The following types are used in workflow output lineage records:
| Type | JSON representation | Nextflow type |
| ---- | ------------------- | ------------- |
| `Collection` | array (or index file path) | `Bag`, `List`, `Set` |
| `Map` | object | `Map`, `Record` |
| `Path` | string with `lid://` prefix | `Path` |
When labels are assigned to a workflow output with the `label` directive, they appear in the `labels` field of each corresponding `FileOutput` record:
```console
$ nextflow lineage view lid://9410d13abeec617640b5fe9735ba12fc/multiqc_report.html
{
"version": "lineage/v1beta1",
"type": "FileOutput",
"path": "/results/multiqc_report.html",
...
"labels": ["qc", "summary"]
}
```
Labels can be used to filter files when querying lineage records with the `nextflow lineage find` command. See {ref}`workflow-output-labels` for details on assigning labels to workflow outputs.
## Use lineage in a Nextflow script
Since lineage IDs are valid URIs, output files in the lineage store can be accessed by their LID in a Nextflow script, like any other path. The LID path returns the *real* path as defined by the `path` field in the `FileOutput` record.

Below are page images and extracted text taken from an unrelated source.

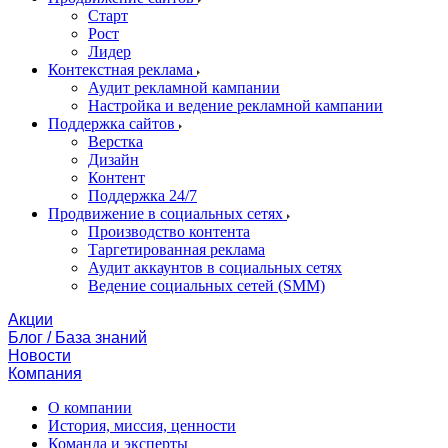
Старт
Рост
Лидер
Контекстная реклама
Аудит рекламной кампании
Настройка и ведение рекламной кампании
Поддержка сайтов
Верстка
Дизайн
Контент
Поддержка 24/7
Продвижение в социальных сетях
Производство контента
Таргетированная реклама
Аудит аккаунтов в социальных сетях
Ведение социальных сетей (SMM)
Акции
Блог / База знаний
Новости
Компания
О компании
История, миссия, ценности
Команда и эксперты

The following script uses the `samples.json` from the previous example as an input samplesheet:
```nextflow
channel.fromPath('lid://9410d13abeec617640b5fe9735ba12fc/samples.json')
.splitJson()
.view()
```
It should produce the following output:
```console
[id:gut, quant:/results/gut/quant, fastqc:/results/gut/fastqc]
```
The `fromLineage` channel factory can also be used to query lineage records in a similar manner as the `find` subcommand. See {ref}`channel-from-lineage` for details.